US 12,361,215 B2
	Performing machine learning tasks using instruction-tuned neural networks
Jason Weng Wei, Mountain View, CA (US); Maarten Paul Bosma, Mountain View, CA (US); Yuzhe Zhao, Jr., San Francisco, CA (US); Kelvin Gu, Mountain View, CA (US); and Quoc V. Le, Sunnyvale, CA (US)
Assigned to Google LLC, Mountain View, CA (US)
Filed by Google LLC, Mountain View, CA (US)
Filed on Dec. 23, 2021, as Appl. No. 17/561,581.
Prior Publication US 2023/0205994 A1, Jun. 29, 2023
Int. Cl. G06F 40/284 (2020.01); G06F 40/30 (2020.01)

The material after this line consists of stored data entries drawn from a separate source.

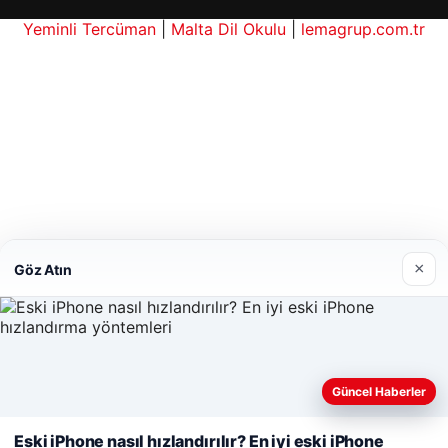
Yeminli Tercüman
|
Malta Dil Okulu
|
lemagrup.com.tr
e
is giriş
io
erbahis kripto
×
Göz Atın
Güncel Haberler
Web sitemizi nasıl kullandığınızı daha iyi anlayabilmek,
deneyiminizi kişiselleştirmek ve geliştirmek amacıyla çerezler
Eski iPhone nasıl hızlandırılır? En iyi eski iPhone
kullanıyoruz.
Çerez Politikamız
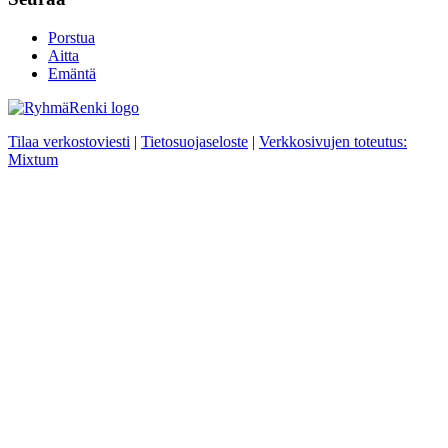
Porstua
Aitta
Emäntä
Tilaa verkostoviesti
|
Tietosuojaseloste
|
Verkkosivujen toteutus:
Mixtum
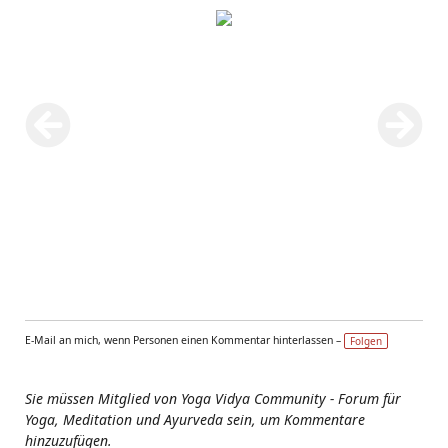
E-Mail an mich, wenn Personen einen Kommentar hinterlassen –
Folgen
Sie müssen Mitglied von Yoga Vidya Community - Forum für
Yoga, Meditation und Ayurveda sein, um Kommentare
hinzuzufügen.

CPC G06F 40/284 (2020.01) [G06F 40/30 (2020.01)]

20 Claims

1. A method performed by one or more computers, the method comprising:

receiving, by the one or more computers, input data that describes an input of a first machine learning task;

receiving, by the one or more computers, first candidate output data that includes tokens representing each candidate classification output in a first plurality of candidate classification outputs of the first machine learning task for the input;

generating, by the one or more computers, an input sequence that includes the input and the first plurality of candidate classification outputs;

processing, by the one or more computers, the input sequence using an auto-regressive neural network to generate a network output that specifies a respective score for each candidate classification output in the first plurality of candidate classification outputs;

generating, by the one or more computers, a first output of the first machine learning task for the input, wherein generating the first output comprises using the respective scores specified by the network output generated by the auto-regressive neural network to select, as the first output, a selected candidate classification output from the first plurality of candidate classification outputs that are represented by the tokens included in the first candidate output data;

receiving, by the one or more computers, input data that describes another input of a second machine learning task;

receiving, by the one or more computers, second candidate output data that includes tokens representing each candidate classification output in a second plurality of candidate classification outputs of the second machine learning task for the other input, wherein the second plurality of candidate classification outputs comprise at least one different candidate classification output than the first plurality of candidate classification outputs;

generating, by the one or more computers, another input sequence that includes the other input and the second plurality of candidate classification outputs;

processing, by the one or more computers, the other input sequence using the auto-regressive neural network to generate another network output that specifies a respective score for each candidate classification output in the second plurality of candidate classification outputs; and

generating, by the one or more computers, a second output of the second machine learning task for the other input, wherein generating the second output comprises using the respective scores specified by the other network output generated by the auto-regressive neural network to select, as the second output, a selected candidate classification output from the second plurality of candidate classification outputs that are represented by the tokens included in the second candidate output data.